**What is being asked**
Reproduce exactly the lines that run from the start of the records below to the line with "NK SLAVIJA STARO", inclusive.

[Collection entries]
○ ○ ○ ○
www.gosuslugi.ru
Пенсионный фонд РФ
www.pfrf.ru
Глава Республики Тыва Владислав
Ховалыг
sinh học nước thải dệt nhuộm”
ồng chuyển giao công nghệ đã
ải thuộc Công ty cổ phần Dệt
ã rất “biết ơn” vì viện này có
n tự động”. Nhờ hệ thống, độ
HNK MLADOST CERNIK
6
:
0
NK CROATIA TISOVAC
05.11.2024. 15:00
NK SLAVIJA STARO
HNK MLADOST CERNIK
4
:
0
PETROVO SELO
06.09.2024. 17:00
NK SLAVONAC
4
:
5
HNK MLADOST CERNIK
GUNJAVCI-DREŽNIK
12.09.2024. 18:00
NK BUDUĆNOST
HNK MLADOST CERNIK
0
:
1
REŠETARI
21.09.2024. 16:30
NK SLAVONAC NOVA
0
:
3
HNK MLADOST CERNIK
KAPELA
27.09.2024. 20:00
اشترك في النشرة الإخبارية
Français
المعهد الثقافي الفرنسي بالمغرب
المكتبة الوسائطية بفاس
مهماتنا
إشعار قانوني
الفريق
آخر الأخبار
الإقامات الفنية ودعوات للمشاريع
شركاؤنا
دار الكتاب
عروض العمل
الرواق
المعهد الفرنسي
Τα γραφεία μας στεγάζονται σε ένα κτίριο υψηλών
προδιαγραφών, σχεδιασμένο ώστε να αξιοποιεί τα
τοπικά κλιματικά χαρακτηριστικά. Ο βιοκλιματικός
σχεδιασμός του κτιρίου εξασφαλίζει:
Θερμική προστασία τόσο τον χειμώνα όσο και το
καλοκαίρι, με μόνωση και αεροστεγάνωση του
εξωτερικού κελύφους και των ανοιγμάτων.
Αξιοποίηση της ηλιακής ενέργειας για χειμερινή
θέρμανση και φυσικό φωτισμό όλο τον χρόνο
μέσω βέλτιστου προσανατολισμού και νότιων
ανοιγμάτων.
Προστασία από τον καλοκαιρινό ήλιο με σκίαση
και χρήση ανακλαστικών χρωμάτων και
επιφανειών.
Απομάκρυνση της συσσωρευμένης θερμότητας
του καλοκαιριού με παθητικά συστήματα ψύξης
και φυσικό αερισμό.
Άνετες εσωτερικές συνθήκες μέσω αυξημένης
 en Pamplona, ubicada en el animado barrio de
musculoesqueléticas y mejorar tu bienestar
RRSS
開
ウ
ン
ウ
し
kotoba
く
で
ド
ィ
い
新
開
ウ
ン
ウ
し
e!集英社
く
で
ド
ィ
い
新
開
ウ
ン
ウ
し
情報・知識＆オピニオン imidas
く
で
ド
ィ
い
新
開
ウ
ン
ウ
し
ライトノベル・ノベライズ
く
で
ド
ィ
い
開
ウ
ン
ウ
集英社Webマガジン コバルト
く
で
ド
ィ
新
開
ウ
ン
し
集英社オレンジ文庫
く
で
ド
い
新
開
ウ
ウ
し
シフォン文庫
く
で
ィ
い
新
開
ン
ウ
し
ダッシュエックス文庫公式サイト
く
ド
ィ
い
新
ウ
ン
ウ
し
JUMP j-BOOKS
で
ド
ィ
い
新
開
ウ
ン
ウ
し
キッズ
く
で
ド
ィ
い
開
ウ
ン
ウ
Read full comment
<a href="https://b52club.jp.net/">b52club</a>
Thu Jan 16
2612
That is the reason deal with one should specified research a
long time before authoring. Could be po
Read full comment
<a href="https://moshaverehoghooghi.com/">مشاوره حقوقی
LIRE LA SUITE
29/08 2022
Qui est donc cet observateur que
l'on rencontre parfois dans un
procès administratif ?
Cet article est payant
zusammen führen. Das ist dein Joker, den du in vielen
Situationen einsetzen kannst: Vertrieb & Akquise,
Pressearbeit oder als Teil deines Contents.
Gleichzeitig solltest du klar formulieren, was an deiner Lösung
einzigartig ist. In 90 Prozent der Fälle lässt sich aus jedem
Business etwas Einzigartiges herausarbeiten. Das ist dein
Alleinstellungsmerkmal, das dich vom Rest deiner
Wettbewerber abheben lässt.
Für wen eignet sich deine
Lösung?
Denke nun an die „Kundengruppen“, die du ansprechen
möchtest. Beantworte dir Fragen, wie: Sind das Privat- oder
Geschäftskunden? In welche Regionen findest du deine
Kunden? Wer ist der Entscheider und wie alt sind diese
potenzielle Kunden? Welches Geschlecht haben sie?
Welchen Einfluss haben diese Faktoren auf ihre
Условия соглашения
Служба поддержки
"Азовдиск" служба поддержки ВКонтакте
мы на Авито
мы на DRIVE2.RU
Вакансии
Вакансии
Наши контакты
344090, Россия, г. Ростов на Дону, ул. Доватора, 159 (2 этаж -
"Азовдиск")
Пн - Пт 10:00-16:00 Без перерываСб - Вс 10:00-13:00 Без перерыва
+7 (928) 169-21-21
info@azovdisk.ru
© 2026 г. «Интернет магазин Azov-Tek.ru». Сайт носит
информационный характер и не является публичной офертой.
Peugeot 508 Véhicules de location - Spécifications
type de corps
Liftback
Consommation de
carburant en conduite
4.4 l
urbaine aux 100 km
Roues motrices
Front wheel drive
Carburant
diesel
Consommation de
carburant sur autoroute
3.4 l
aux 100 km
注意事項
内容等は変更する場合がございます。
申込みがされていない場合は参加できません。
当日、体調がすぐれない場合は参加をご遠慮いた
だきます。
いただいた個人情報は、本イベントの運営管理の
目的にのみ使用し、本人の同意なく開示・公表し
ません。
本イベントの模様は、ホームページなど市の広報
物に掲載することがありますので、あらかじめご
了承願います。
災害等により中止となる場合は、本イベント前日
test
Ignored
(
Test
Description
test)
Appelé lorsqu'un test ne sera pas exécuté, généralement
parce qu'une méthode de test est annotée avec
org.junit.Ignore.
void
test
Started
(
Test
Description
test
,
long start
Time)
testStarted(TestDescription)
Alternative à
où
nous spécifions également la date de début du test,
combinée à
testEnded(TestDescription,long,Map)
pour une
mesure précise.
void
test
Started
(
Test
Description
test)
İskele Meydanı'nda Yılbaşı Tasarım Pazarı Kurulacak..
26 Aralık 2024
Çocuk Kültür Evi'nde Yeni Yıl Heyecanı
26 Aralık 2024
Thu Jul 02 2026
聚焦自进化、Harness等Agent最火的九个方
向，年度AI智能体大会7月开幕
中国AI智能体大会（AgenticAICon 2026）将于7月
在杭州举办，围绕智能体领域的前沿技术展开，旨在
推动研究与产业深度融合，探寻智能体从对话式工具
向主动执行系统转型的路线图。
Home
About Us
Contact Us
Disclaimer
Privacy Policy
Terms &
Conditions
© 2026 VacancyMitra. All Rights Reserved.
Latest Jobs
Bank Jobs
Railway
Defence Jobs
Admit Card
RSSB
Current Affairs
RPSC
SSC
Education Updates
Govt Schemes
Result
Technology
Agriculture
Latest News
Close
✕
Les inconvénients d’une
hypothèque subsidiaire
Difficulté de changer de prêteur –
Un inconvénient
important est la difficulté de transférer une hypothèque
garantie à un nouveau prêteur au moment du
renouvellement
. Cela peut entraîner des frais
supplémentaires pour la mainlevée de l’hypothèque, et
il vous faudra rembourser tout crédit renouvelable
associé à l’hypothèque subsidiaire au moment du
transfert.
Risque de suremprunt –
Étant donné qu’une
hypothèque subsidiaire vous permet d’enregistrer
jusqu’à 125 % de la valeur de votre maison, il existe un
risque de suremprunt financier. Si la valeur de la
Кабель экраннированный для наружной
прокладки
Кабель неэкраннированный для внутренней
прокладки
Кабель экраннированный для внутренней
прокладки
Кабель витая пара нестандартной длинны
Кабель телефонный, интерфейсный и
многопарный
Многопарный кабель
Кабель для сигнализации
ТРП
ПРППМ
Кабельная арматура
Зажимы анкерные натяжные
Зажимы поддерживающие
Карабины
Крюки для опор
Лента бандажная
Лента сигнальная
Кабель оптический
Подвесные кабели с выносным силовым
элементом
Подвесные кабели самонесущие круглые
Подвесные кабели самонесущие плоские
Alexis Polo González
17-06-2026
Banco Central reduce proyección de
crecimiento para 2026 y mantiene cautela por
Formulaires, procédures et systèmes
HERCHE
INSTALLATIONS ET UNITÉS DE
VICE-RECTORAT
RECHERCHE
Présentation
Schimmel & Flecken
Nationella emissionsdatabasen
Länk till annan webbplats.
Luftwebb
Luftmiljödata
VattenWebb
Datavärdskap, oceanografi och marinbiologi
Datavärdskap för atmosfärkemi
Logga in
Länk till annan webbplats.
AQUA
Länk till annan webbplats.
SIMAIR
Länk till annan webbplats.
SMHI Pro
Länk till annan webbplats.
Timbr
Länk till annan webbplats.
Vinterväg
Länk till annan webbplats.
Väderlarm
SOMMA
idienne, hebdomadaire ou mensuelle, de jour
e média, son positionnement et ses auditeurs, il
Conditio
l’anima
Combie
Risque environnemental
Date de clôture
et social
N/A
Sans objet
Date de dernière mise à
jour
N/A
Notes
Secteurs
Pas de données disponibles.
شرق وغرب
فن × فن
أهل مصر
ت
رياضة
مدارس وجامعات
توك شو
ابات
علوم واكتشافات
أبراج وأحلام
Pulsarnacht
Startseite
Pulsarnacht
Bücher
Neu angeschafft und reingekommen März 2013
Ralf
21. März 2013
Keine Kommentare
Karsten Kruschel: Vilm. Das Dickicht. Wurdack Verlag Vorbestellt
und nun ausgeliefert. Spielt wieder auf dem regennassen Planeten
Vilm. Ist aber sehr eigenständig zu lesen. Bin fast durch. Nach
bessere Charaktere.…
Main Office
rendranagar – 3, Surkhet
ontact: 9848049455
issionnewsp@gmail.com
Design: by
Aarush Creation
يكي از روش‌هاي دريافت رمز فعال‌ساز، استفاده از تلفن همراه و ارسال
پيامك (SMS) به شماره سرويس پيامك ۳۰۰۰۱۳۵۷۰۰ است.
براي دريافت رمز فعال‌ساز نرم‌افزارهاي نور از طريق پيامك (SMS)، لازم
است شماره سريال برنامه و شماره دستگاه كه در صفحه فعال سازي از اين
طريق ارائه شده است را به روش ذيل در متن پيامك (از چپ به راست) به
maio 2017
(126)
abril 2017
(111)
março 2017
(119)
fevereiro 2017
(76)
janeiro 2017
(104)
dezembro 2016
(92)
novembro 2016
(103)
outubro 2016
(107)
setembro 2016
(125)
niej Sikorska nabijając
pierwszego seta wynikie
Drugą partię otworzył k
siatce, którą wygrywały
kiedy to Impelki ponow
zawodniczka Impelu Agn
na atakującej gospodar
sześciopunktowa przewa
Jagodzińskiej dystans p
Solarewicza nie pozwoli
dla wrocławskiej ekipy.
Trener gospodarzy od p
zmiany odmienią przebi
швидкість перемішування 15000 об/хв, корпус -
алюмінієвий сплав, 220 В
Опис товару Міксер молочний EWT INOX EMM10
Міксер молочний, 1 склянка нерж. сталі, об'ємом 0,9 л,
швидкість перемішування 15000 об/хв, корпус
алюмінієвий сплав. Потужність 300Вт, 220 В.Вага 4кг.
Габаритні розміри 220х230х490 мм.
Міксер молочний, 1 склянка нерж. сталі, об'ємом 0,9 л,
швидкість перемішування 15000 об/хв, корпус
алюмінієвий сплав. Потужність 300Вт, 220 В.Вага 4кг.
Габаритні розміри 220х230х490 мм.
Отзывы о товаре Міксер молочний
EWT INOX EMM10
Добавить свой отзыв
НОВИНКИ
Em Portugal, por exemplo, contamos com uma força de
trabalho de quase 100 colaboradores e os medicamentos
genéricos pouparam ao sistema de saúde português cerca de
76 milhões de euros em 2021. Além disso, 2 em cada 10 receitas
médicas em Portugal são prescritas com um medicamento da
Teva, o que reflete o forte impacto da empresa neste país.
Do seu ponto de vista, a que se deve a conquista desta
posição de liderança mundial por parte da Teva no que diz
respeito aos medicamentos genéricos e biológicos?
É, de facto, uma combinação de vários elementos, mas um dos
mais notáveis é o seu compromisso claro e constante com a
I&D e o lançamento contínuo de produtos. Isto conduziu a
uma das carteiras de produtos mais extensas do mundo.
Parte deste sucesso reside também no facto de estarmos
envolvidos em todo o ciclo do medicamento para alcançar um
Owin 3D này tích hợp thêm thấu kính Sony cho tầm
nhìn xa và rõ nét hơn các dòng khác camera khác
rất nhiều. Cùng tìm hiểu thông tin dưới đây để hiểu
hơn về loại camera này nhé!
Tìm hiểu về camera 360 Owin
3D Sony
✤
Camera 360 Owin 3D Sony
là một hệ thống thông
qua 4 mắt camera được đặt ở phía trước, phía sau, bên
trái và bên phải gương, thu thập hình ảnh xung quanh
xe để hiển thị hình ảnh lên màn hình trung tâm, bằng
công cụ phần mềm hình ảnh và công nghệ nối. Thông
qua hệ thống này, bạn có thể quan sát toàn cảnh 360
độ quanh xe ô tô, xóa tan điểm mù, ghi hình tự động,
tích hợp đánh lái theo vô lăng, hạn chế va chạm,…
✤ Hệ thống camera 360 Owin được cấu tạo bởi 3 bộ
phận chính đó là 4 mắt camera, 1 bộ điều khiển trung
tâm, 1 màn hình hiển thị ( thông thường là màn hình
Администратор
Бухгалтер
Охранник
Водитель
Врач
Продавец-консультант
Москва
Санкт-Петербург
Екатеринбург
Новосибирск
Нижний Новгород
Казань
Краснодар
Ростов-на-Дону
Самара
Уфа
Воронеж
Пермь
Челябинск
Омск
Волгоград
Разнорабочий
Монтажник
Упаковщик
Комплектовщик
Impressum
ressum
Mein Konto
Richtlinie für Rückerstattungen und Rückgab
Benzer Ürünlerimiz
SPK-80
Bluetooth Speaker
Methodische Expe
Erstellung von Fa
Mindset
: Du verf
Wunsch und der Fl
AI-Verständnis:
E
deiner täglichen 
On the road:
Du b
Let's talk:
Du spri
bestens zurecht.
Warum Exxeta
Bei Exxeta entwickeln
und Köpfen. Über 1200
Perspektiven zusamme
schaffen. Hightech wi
○ ○ ○ ○
**Finished task**
www.gosuslugi.ru
Пенсионный фонд РФ
www.pfrf.ru
Глава Республики Тыва Владислав
Ховалыг
sinh học nước thải dệt nhuộm”
ồng chuyển giao công nghệ đã
ải thuộc Công ty cổ phần Dệt
ã rất “biết ơn” vì viện này có
n tự động”. Nhờ hệ thống, độ
HNK MLADOST CERNIK
6
:
0
NK CROATIA TISOVAC
05.11.2024. 15:00
NK SLAVIJA STARO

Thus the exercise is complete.